Ben-Hur (2016) - Movie Review
Ben-Hur, the 1959 cinematic epic, is widely regarded as one of the greatest films ever made. It is also three-and-a-half hours long, so between my disliking of overlong cinema and general attention span issues in general, I haven’t gotten around to watching it yet and I’m not even sure if I will. Yeah, I may do my background research where I can, but even I have limits. Not to say that I haven’t seen bits of it over time, just never in its entirety. As such, I’ll be going into this as most young filmgoers of today would and take this as its own work. So, now that it doesn’t exactly have a pre-existing impression of the story to live up to, how is it?

The plot: Judean prince Judah (Jack Huston) has had a strong bond with his adoptive brother Messala (Toby Kebbell) since they were kids. However, cultural identities cause them to start drifting apart and, after an altercation during a visit from a Roman dignitary, Messala sentences Judah to slavery for a crime he didn’t commit. Five years later, Judah returns to Jerusalem to get his revenge against Messala, and not being able to get close enough to him normally, he sets up to go against his brother in a chariot race in the Roman circus to regain his honour by stripping Messala of his.
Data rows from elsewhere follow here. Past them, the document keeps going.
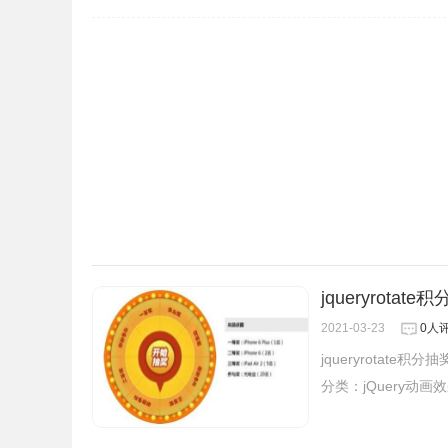
jqueryrota
2021-03-23
0人
jqueryrotate
分类：
jQuery动画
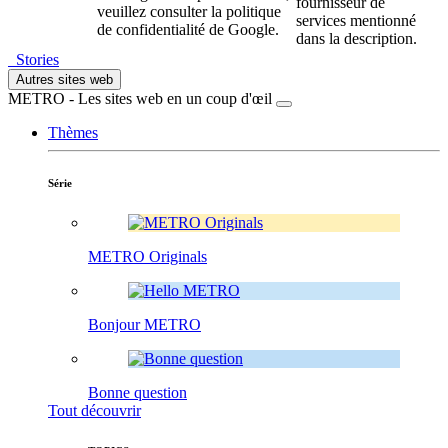
fournisseur de
veuillez consulter la politique
services mentionné
de confidentialité de Google.
dans la description.
Stories
Autres sites web
METRO - Les sites web en un coup d'œil
Thèmes
Série
METRO Originals
Bonjour METRO
Bonne question
Tout découvrir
The cast list here is pretty decent, especially considering their recent output has been less than impressive. Huston imbues Judah with a certain affable and peaceful quality that, while initially making him out to be a bit of a beatnik, allows for a good contrast once he enters full bloody-minded vengeance mode. Kebbell, considering how his last antagonistic role turned out, adds some real humanity to the character and his chemistry with Huston is very good. Honestly, if this whole film was them just slinging playful but clever barbs at each other, I would be more than happy. Morgan Freeman as Judah’s later confidante Sheik Ilderim, while going for a more morally ambiguous role than we usually see of Freeman, gives what is essentially a once-removed older mentor role the right amount of charisma to make it work. I’m mention others in the cast, but quite frankly, I can barely remember any of them aside from these three. Yeah, even for someone who likes taking time out to highlight the smaller players, the supporting cast isn’t that noteworthy.

The film starts out setting up a decent conflict between Judah and Messala, kind of like a live-action Prince Of Egypt in togas, but it honestly comes across like Judah is the one at fault because he keeps making rash and pretty dumb decisions, not thinking of who else will be hurt in the process. He’s so bloody-minded about getting his personal revenge for what his brother did to him (after he lied to him to make him do it) that the whole deal involving how the Romans basically enslaved the Jews doesn’t even fall into consideration. That lack of religious importance for the most part makes the Jesus interludes, played nicely low-key by Rodrigo Santoro, feel really jarring as a result. The fact that Jesus is an actual character here, in comparison to how weak Judah is, it’s start to feel less like a Roman epic and more like a dramatic remake of Life Of Brian.

Actually, more than anything else, this is a quick re-write away from just another clone of the original Fast & The Furious. Man betrayed by close friend, has to race him in a public arena to strip him of his pride and defeat him; heck, add 80’s sports movie to that as well, given the older mentor role of Sheik Ildarim who trains Judah for the finale sporting event. Now again, since I haven’t watched any of the past versions of this story in full, I can’t make any real guesses as to how similar this is to any of them. But at the same time, I just have to imagine that they didn’t go this route because, quite frankly, I doubt that a story this tropey would make the stuff of film legend.

And within all of those younger film aesthetics, the story loses its identity. I may not have seen the 1959 version in full, but I’ve seen enough of it to know of the genuinely epic scope that its production allowed it. Here, that same potential is just sent through the generic blockbuster wringer and we get something closer to the 2003 animated version in terms of making something so immense feel so small and unimportant. No worse is that felt than in the climactic chariot race, where the effects work makes it difficult to invest in. Not just because it’s CGI, but because the filmmakers tried to film this at the actual Circus Maximus in Rome, and then were rejected and just went straight to the soundstage. I refuse to believe that the directors thinks that these are the next best thing to the real location.

All in all, just going by its own merits, this is a film that feels stripped of a deeper meaning for the sake of including self-righteous power fantasy. The acting is fine considering the characters they’ve been given, and the start has a bit of promise but then it proceeds with the mass homogenisation to make it just a standard sports racing movie wrapped around 10 Minutes A Slave, which kind of makes sense considering this shares a writer with 12 Years A Slave.